Trees often have health or practical issues that call for removal or trimming. Each approach has times when it'll be better than the other option. If you're unsure whether trimming or removing a tree is the right answer, here is how to decide.


One of the big arguments for tree removal is that the plant isn't in good health. Even if the situation only calls for trimming a few branches, you should assess the tree's health first. You don't want to pay for tree trimming this year only to come back to the problem next year because the tree is in poor condition. If the tree is showing signs of disease, age, or infestation, then it may be past the point that the condition is treatable. You might be better off removing the tree now rather than waiting for the situation to worsen.

Physical Issues

Even healthy trees can have physical issues. For example, the branches may have grown unevenly. In this condition, the tree can be unbalanced and lean toward one side. In many cases, a tree trimming contractor can remove one or two of the heaviest and longest branches to stabilize things. However, extremely unbalanced growth over the years can cause the trunk to bend too far in one direction. In those instances, tree removal may be the safest choice.

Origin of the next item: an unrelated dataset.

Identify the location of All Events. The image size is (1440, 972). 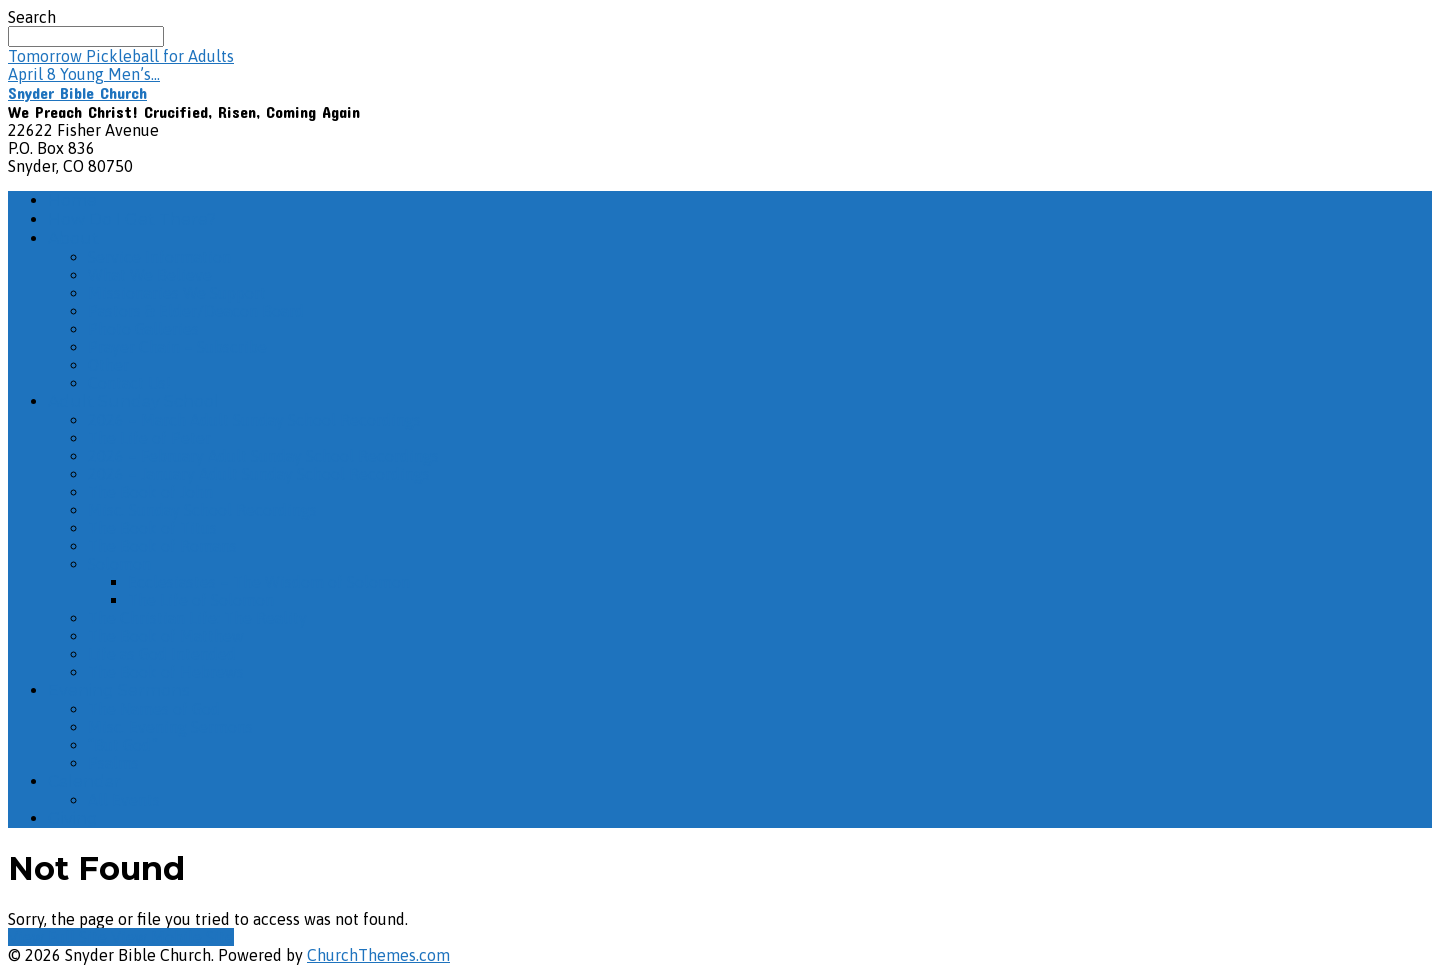
(124, 800).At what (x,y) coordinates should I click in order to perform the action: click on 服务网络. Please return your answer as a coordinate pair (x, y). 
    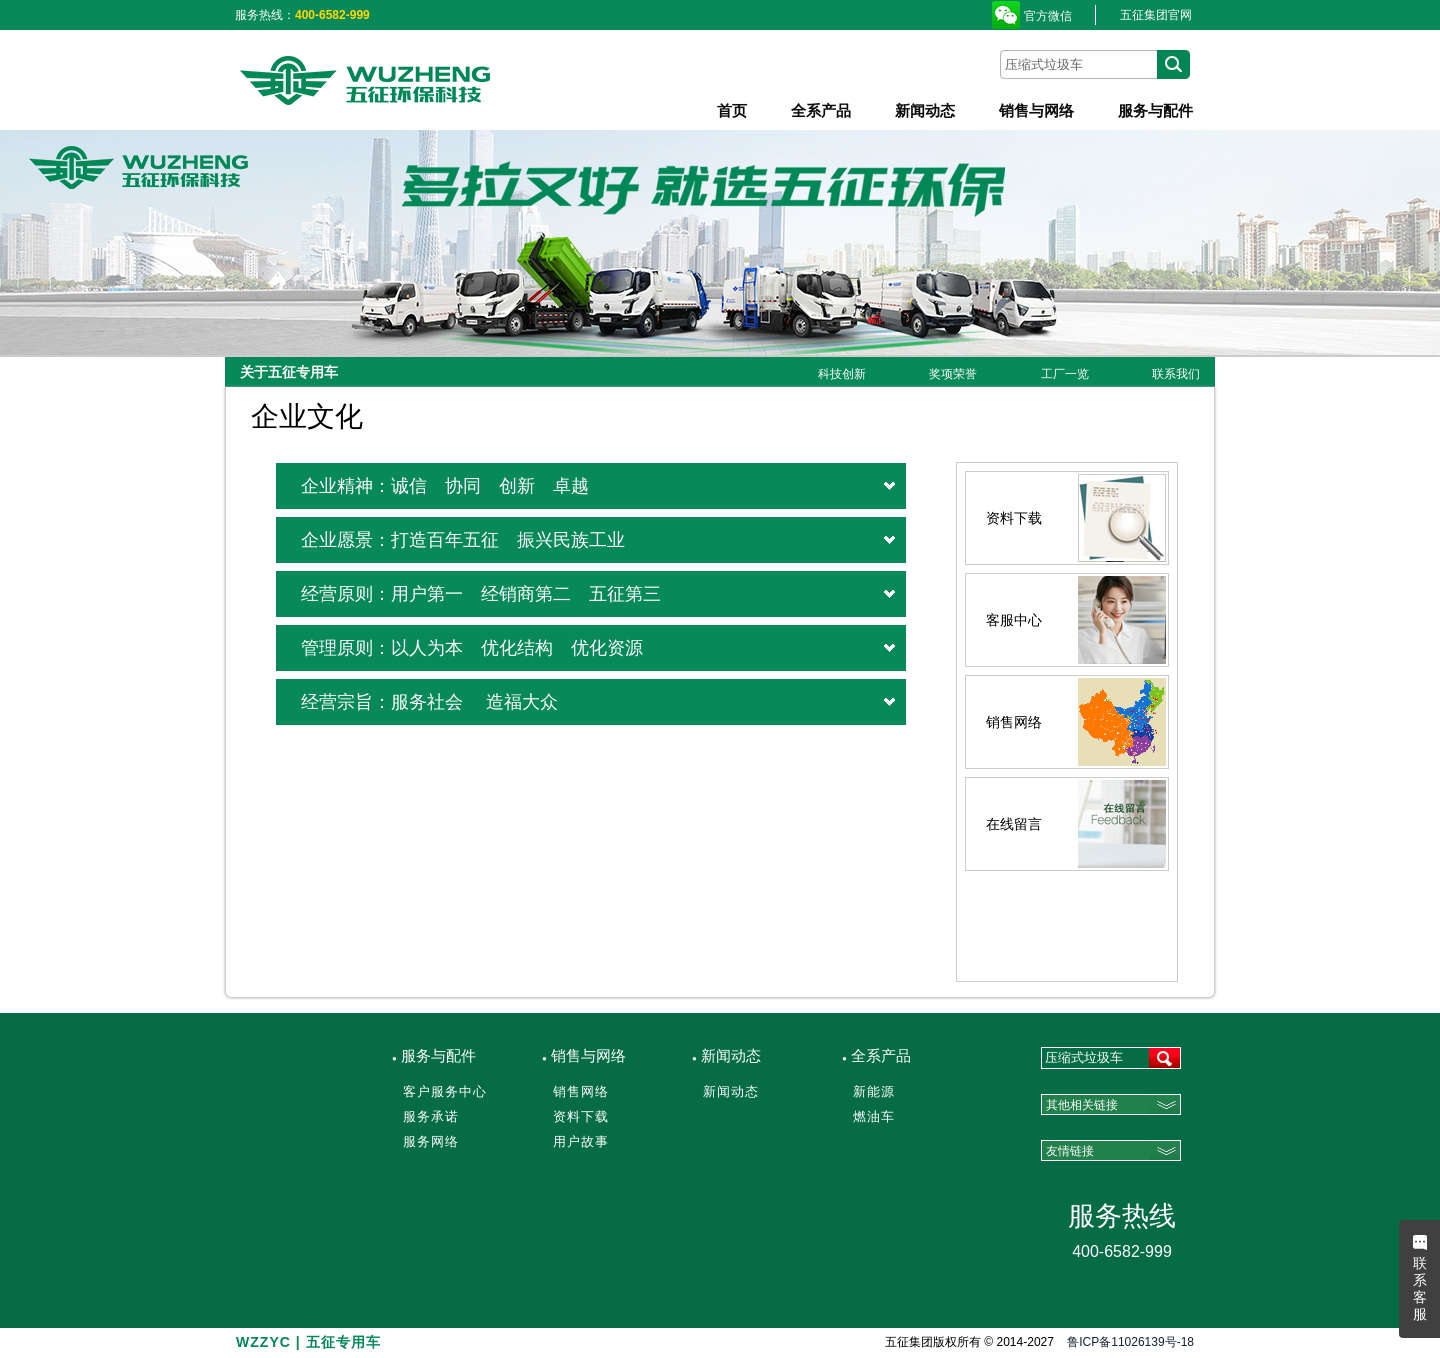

A tree's proximity to property, people, or infrastructure can be problematic. One of the classic reasons for tree trimming is to keep branches from threatening power lines. People trim tree branches to keep them away from sheds, driveways, and porches, too.

Depending on how close the trunk is to threatening something, though, tree removal might be optimal. This is especially true if the tree is tall and close to a house or some other building. It also is true if the tree is a member of a species that puts down shallow roots. These kinds of trees may not hold up well in high winds even if they're young and vigorous.


Just because tree trimming will work doesn't mean it's a great choice in all situations. There is a good chance you've seen where contractors took out more than half the branches to accommodate power lines. The tree ends up with a very artificial-looking 90-degree notch where the branches used to be. Sometimes, the more aesthetically pleasing choice is to remove the tree rather than leave it looking shorn.